Yayasan Alfian Husin, kata Andi, amanah yang harus dipegang teguh untuk dijalankan. “Ini semua dari keluarga Alfian Husin. Salah satu amanah dari orang tua kami yakni kekeluargaan ini terekat hingga akhir hayat,” ujarnya.
Ary Meizary mengatakan bahwa dari niat kedua orang tua ingin memajukan Provinsi Lampung sehingga dapat memaksimalkan potensi Bumi Ruwa Jurai. “Kita mulai dari lembaga pendidikan karena kita tahu untuk mengurus sekolah tinggi membutuhkan waktu. Pada saat itu mungkin karena tidak begitu sibuk saya diminta untuk memulai usaha keluarga tersebut. Kita memulai dengan membutuhkan waktu yang tidak cukup sedikit juga. Waktu itu juga kompetitif,” ucap pria yang menjabat Bendahara di Yayasan Alfian Husin ini.
Mantan Ketua Kadin Lampung ini menerangkan bahwa setiap unit usaha yang didirikan bisa berkembang maksimal dan bermanfaat bagi karyawan maupun masyarakat Lampung,” imbuhnya.

Firmansyah menjelaskan bahwa awalnya dari cinta pembentukan Yayasan Alfian Husin. “Cintanya orang tua kami terhadap Lampung. Kenapa pendidikan? karena untuk membangun suatu bangsa dan mencerdaskannya dari pendidikan,” ucapnya.
Darmajaya dulu, kata dia, hanya 63 orang dan kebun kelapa. “Di tahun ketiga yakni 1999 kita membangun masjid, kakak saya mewakafkan hartanya untuk masjid. Disitu kenaikan penerimaan mahasiswa mendapatkan 500. Saya sering menyebut dulu mahasiswa-mahasiswa Darmajaya martir. Tahun ini juga kita berencana akan menambah tujuh program studi,” tuturnya.
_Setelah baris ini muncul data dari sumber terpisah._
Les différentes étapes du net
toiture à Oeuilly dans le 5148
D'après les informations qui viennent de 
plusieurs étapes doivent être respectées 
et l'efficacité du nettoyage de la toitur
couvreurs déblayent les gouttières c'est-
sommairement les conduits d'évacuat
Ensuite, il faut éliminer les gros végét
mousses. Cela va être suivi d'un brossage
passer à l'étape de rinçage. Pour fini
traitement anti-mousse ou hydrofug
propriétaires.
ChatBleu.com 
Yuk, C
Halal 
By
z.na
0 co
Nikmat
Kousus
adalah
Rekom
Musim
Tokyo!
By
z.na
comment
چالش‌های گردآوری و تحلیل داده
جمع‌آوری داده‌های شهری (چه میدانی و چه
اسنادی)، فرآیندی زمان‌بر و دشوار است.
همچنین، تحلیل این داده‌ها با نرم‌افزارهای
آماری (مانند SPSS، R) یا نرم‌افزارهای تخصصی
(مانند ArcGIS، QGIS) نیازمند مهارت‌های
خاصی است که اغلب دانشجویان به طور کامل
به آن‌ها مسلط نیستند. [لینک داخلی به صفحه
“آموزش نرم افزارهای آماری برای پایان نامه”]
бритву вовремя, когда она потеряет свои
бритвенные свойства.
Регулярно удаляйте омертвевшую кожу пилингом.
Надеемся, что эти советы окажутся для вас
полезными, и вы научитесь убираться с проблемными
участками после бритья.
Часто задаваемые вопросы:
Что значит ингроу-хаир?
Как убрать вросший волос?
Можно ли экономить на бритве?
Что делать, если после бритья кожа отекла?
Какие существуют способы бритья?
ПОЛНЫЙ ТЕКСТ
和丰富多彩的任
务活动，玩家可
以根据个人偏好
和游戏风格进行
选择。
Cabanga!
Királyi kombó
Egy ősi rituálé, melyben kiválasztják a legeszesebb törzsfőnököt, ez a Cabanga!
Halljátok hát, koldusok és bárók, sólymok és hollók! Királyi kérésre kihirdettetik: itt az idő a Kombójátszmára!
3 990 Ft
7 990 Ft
Rektor IIB Darmajaya ini menerangkan Yayasan Alfian Husin selama ini telah memberikan banyak beasiswa. “Ratusan beasiswa sudah disalurkan. Itu rutin diberikan kepada yang berhak dan kita benar-benar menyeleksi. Yayasan juga setiap tahun ada bantuan perbaikan rumah ibadah, fakir miskin dan lainnya,” ujarnya.
Dr Lyza menambahkan kedua orang tua juga berpesan untuk mementingkan keluarga. “Kami selalu diajarkam oleh orang tua yang paling utama adalah keluarga,” ucapnya.
Ary dalam penutup talkshow menerangkan bahwa potensi Provinsi Lampung sangat besar. “Kami berharap dapat membangun Lampung terus. Ada keinginan untuk membangun hotel dan resort kedepannya tapi kita lihat nanti,” tutupnya.